Я пыталась как умела ему растолковать глубину и прелесть русской литературы, говорила сбивчиво, искала слова, все время боясь впасть в «пирамидон» и все-таки в него впадая… Ведь плакала же я в юности, читая Толстого, Тургенева, — неужели нет у меня средств передать другому эти слезы, этот восторг? Вадим глядел с усмешечкой. Когда я замолкала, он спрашивал иронически:
— Можно идти?
— Иди, Вадим.
Разговоров о матери он вообще избегал, а после истории с замполитом и вовсе перестал о ней говорить, как будто не было ее не только в этой квартире — на свете. Однажды я сама осторожно навела разговор на опасную тему, вспомнила Василия Сергеевича. Ненависть на лице Вадима вспыхнула так ярко, что я испугалась.
— Он мне сказал «фрукт».
— Ну и что? Может быть, пошутил? А может быть, ты сам вел себя вызывающе?
— Он мне сказал «фрукт». Человеку не говорят «фрукт»…

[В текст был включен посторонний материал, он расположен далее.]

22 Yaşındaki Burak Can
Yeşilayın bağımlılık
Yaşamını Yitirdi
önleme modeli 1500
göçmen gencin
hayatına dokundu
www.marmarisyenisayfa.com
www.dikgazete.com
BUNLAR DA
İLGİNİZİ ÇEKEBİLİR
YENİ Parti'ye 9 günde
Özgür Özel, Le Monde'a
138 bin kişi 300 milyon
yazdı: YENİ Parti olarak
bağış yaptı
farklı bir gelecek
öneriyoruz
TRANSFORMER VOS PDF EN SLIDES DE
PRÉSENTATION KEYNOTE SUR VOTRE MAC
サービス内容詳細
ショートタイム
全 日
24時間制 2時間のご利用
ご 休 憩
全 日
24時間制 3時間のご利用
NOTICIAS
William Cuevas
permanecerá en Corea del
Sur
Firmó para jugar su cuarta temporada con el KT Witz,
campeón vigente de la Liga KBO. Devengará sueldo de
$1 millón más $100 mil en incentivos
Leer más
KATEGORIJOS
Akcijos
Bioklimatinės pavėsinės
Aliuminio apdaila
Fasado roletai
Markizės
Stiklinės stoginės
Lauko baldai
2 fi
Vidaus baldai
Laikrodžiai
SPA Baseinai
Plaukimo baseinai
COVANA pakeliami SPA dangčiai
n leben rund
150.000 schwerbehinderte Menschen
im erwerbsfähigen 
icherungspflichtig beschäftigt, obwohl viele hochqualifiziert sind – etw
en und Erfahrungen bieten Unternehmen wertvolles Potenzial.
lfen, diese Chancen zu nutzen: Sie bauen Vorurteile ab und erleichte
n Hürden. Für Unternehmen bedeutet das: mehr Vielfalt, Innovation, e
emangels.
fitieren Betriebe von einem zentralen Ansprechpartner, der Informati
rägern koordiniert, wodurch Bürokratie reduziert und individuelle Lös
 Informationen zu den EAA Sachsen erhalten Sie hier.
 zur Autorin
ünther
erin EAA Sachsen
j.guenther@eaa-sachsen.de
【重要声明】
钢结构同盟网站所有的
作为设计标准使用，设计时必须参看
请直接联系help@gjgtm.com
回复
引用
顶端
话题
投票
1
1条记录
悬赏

Вадим был в девятом классе, перешел в десятый, когда рядом с ним появилась Светка. Дело было в совхозе — послали их туда всем классом на прополку овощей. Работать было трудно — земля пересохшая, кирпич кирпичом, и сорняки торчали из нее, как щетинистые, злые волосы. Кое-где среди сорняков попадались слабо-зеленые веерочки моркови; вместе с ними из земли выдергивались тщедушные розовые хвостики. Ребята их обчищали и пытались есть, но они были сухими и вялыми, их тут же выкидывали вместе с ботвой. Видно, все это поле было вспахано и засеяно, а теперь пропалывалось не для того, чтобы что-то выросло, а для отчетности. Вадим чувствовал в этом все то же вранье, которое преследовало его повсюду, но уже не тосковал, как прежде, а злорадствовал: выходило по его — все врут. Товарищи его в разговорах на эту тему не поддерживали, им было скучно говорить и слушать про вранье. Они просто шутили, просто пололи, просто пытались грызть морковные хвостики и выкидывали их вместе с ботвой. Вранье их не тревожило, оно у них не болело… Вадим сознавал себя умнее их, выше, мыслящим более по-государственному. И вместе с тем он завидовал их веселой общности. Он-то всегда был один, пока они наслаждались купаньем, печеной картошкой, песнями у костра. Он тоже купался и ел картошку, только без наслаждения, а с сознанием некой высокой своей миссии. По вечерам становилось прохладно, запевали комары, тонкий месяц выходил на синее небо. Ребята жгли костер, тренькали на гитаре, били комаров, смеялись. «И чего смеются?» — думал Вадим. И все-таки ему было завидно…
Однажды он сидел у самого костра, ощущая жар на лице, и помешивал в огне длинной рогатой хворостиной, уже обугленной на конце, который своими черными рожками напоминал хитроватого черта. Вадим раскалил черта и, постукивая, отбивал у него рога. Тут кто-то тронул его за руку.
— Пойдем прошвырнемся, — сказала Светка.
В первый раз он на нее поглядел. Этакая незаметинка, белая мышка. Остренький нос, острые зубки. Впрочем, хорошенькая, пожалуй.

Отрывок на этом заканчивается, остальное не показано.